I reckon it'd be pointless to point out that there was a time when Brahms and Tchaikovsky were new, audiences resisted them, and there was speculation about whether this "new-for-new's-sake" music would ever make the canon. But never you mind that.

I have tried to come to terms with the demands of modern music. I am no lover of Renaissance Muzak, and own tons of records by Berg, Varèse, Webern, Rihm, Schnittke, Adès, Wuorinen, Crumb, Carter, and Babbitt: I consider myself to be the kind of listener contemporary composers would need to reach if they had any hope of achieving a breakthrough. So far, this has not happened, and I doubt that it will.

Those kids and their rock and/or roll music! Why, it'll never replace the dulcet tones of big band crooners! Furthermore, I've staked out my cultural place already, so why bother trying?

Also, having established that the critic owns lots of records of music he doesn't like is a bizarre rhetorical move. I guess it's supposed to show that he "knows of what he speaks" but translates as strange and incongruous. If my home is filled with cubist paintings, one might assume that I like cubist paintings. But no: I just have them all over my walls; really, I think they suck.
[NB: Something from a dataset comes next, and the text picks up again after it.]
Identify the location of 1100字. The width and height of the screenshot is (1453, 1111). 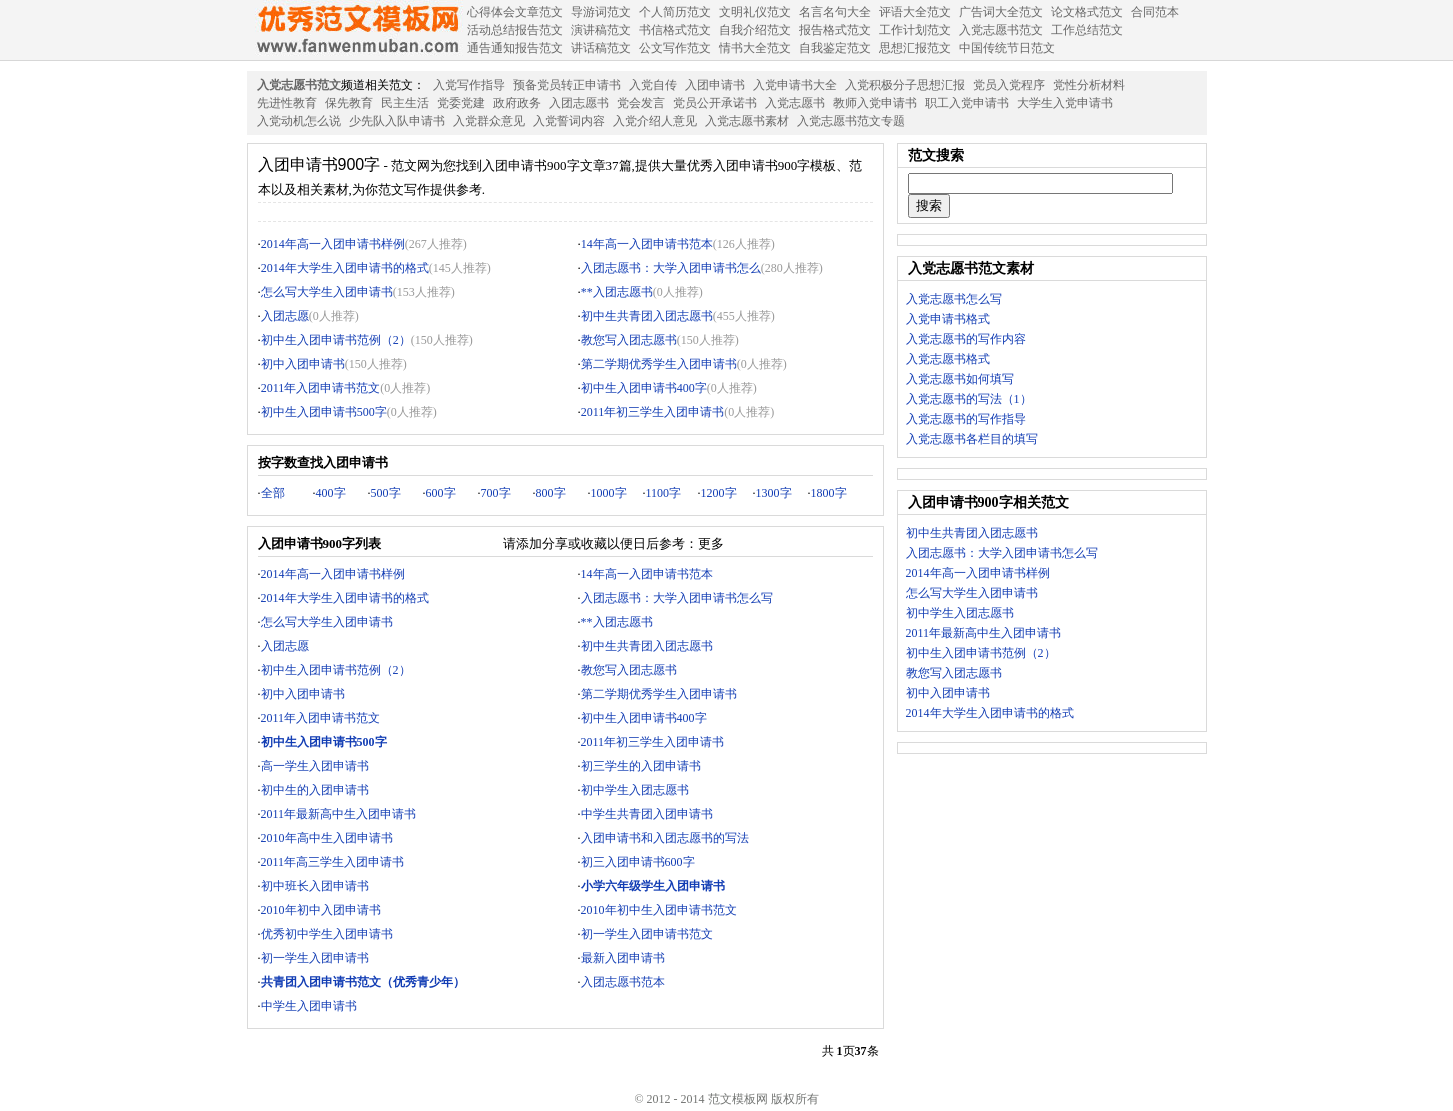 (664, 493).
A certain market for demanding new music can always be found among brash young urbanites, but this audience is not large, nor well-heeled. Moreover, it is by no means certain that the affection for new work survives one's youth, when sonically grating music is mostly a way of antagonising older people. The central problem in writing music targeting hipsters is that even hipsters one day stop being hip, and get replaced by hipsters who want their own brand of annoying music.

Yeah, I believe that "Boogie Woogie Bugle Boy" was just as antagonizing to my great-grandfather as Melt Banana would be to my father.

Figure 2: Melt Banana. Here is a youtube link for you. [Warning: Noise. Well, okay; Japanese post-punk noise weirdness.]

The assertion that Lizst, gangsta rap, and Terry Riley are all merely assults on the establishment that are not even remotely "really" liked even and/or especially by their fans (or even creators!) is shallow, unsubstantiated, and borderline criminally stupid.

But lo! A counterpoint piece. Here is a measured response with less indignant swearing:

Tom Service, Guardian UK: Why Joe Queenan is wroing about new classical music

That's better; much better. However, if this was a dualistic attempt by the Guardian at a point/counterpoint set of opposing opinion/review pieces, it sucked.

Why not just get an American sportswriter to opine about how boring soccer is? [It's not.--ed.]

[UPDATE/EDIT!:

Well, it seems like this is a year old, and I already addressed it, sort of.

Shows you what my memory's like, I guess.

Regardless, and in deference to netiquette, I'll leave it be.]

7/9/08

Thunder Stolen by Brits

Crud. I was going to blog about this:

Admit it, you're as bored as I am

from the Guardian UK. But they let one of their own beat me to it:

Why Joe Queenan is wrong about new classical music

Damn! So much snark and righteous indignation wasted.

Ah, well, perhaps next time. And by "perhaps" I mean "definitely".

Please go read both links. The arguments are fascinating.

Oh, and shame on you, Joe Queenan. You're not helping.